There was the big question. An airless moon made it hard to figure. It might have been parked a few weeks earlier. Or maybe a hundred thousand years ago.

“There might be a way,” Hutch said. She climbed onto one of the rear seats and peered at the side window. “Hold on.” She crossed the cabin, leaned out through the airlock, and signaled Nick over. “Give me a boost.”

“Where are you going?”

“The roof.”

She climbed onto Nick’s shoulders. He stood at the lip of the airlock while she reached up, found an antenna mount, and hoisted herself atop the cabin. The roof was covered with several centimeters of dust.
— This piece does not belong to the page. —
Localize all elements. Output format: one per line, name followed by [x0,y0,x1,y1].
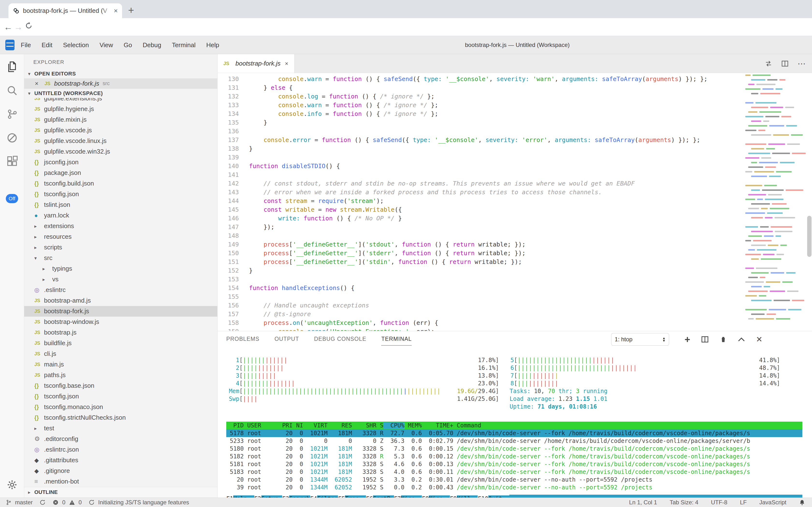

“What are we doing?” asked George, not trying to conceal a note of exasperation.

“Cleaning the windows.” She removed her vest and walked toward the front of the spacecraft until she could reach the windscreen. She was looking out over the precipice, and it must have been a giddy moment. Nick thought how the low gravity created the illusion that he could fly.
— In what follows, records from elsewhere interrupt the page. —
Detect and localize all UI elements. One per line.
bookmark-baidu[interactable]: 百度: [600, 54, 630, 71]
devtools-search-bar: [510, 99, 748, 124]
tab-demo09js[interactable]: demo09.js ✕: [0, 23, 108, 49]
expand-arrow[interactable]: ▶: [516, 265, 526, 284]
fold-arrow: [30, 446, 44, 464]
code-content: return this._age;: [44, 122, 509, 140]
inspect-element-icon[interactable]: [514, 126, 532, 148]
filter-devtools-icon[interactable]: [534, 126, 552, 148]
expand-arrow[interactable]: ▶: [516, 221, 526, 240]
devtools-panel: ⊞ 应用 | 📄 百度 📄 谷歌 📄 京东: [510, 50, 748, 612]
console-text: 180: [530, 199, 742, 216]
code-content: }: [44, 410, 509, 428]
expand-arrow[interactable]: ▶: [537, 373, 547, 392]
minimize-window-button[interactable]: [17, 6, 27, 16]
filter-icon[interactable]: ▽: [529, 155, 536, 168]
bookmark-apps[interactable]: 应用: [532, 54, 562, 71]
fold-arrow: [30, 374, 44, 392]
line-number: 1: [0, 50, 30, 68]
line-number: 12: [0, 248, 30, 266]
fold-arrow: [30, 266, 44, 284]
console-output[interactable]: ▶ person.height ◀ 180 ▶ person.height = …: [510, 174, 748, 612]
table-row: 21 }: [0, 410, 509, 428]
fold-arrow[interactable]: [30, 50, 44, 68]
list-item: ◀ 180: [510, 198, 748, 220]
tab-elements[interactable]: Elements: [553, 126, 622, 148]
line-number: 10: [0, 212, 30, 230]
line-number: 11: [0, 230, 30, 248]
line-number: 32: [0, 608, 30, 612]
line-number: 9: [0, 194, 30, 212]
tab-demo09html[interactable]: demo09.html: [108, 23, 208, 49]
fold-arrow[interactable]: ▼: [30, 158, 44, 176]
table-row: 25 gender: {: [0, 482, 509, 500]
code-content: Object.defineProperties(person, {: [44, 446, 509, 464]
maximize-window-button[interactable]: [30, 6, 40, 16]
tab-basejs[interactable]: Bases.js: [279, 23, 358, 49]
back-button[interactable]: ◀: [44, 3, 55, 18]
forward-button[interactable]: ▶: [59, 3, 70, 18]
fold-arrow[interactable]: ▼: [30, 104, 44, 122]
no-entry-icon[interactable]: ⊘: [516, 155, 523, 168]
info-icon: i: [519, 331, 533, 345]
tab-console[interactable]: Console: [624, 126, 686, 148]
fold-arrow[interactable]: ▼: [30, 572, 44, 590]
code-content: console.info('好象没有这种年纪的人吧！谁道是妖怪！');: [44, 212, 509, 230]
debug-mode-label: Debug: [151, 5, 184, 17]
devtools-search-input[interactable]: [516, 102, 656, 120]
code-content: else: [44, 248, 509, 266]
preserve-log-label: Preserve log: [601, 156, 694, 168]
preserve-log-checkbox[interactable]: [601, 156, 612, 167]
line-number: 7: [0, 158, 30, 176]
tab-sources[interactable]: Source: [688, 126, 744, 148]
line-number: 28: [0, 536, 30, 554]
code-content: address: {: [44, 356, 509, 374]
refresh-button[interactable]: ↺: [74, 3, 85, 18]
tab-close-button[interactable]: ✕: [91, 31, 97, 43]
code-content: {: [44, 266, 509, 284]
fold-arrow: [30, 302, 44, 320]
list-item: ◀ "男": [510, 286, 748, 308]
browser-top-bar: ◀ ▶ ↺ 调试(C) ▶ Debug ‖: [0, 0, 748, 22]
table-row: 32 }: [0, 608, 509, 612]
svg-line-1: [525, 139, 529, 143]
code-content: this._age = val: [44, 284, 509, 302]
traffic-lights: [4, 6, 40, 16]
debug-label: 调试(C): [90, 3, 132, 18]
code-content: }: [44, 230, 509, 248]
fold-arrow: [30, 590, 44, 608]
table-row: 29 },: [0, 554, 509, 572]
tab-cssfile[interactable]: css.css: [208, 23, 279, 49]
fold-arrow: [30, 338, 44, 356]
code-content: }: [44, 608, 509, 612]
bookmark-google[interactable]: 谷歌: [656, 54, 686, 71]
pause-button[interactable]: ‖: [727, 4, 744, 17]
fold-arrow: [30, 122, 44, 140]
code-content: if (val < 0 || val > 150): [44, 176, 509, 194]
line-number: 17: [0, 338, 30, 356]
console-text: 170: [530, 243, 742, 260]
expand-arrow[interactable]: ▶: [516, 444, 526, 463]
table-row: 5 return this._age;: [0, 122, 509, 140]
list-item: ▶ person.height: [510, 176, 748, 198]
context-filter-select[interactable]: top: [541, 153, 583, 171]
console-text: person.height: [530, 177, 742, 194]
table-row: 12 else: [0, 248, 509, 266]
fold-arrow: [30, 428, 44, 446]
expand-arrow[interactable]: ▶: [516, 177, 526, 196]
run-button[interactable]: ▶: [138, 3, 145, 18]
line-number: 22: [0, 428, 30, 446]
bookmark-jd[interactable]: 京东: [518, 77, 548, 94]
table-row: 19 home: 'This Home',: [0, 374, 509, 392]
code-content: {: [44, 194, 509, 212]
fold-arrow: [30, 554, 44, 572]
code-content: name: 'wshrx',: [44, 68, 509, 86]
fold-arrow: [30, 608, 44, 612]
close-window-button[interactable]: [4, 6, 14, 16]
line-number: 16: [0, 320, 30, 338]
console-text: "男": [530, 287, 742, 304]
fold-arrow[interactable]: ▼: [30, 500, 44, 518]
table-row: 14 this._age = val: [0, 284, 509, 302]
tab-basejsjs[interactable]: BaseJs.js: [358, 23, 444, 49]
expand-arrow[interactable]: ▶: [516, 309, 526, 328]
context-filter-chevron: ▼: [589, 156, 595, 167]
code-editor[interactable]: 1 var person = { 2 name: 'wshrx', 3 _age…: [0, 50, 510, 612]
She went down on one knee, got hold of an antenna to make sure she didn’t slip, and began wiping the windows. When the worst was off, she pressed her fingers against the surface. It was pitted, etched, where grains of dust had buried themselves.

She climbed back down. “The solar wind blows across the moon constantly,” she said. “It probably doesn’t vary very much, so we’re going to assume that it’s a constant. That introduces a degree of unreliability into the test, but I think it’s one we can safely overlook.”

“Good,” said Nick, who thought he saw where she was headed.

“We need close-up pictures for analysis. Of every window in the vehicle. While we’re doing that, I’ll have Bill put together an analysis to determine how much solar wind exists here. When that’s done, he’ll be able to sort out details like composition and velocity. And that will allow us to determine the rate of etching.”

“Etching?” asked George.

“Particle inclusions in the windows. Particles from the solar wind are constantly driven into the plastic. We measure them, we look at flux and quantity, and we ask how long it would take to get that way. The answer tells us how long our lander’s been sitting on the ledge.”

WHILE HUTCH AND George took pictures, Nick descended from the vehicle, strolled past the Memphis lander, and wandered to the far end of the shelf, where it dwindled until it became sufficiently narrow that he had no interest going any farther. The ledge continued indefinitely, eventually curving out of sight.

He looked back at the house. The lights in it were steady. Alyx and Tor had set up lamps, and the sense of burglars moving through a darkened property had been traded off for a warm, half-lit domicile that might have been found along a country road.

Christmas Eve at the most remote place in creation.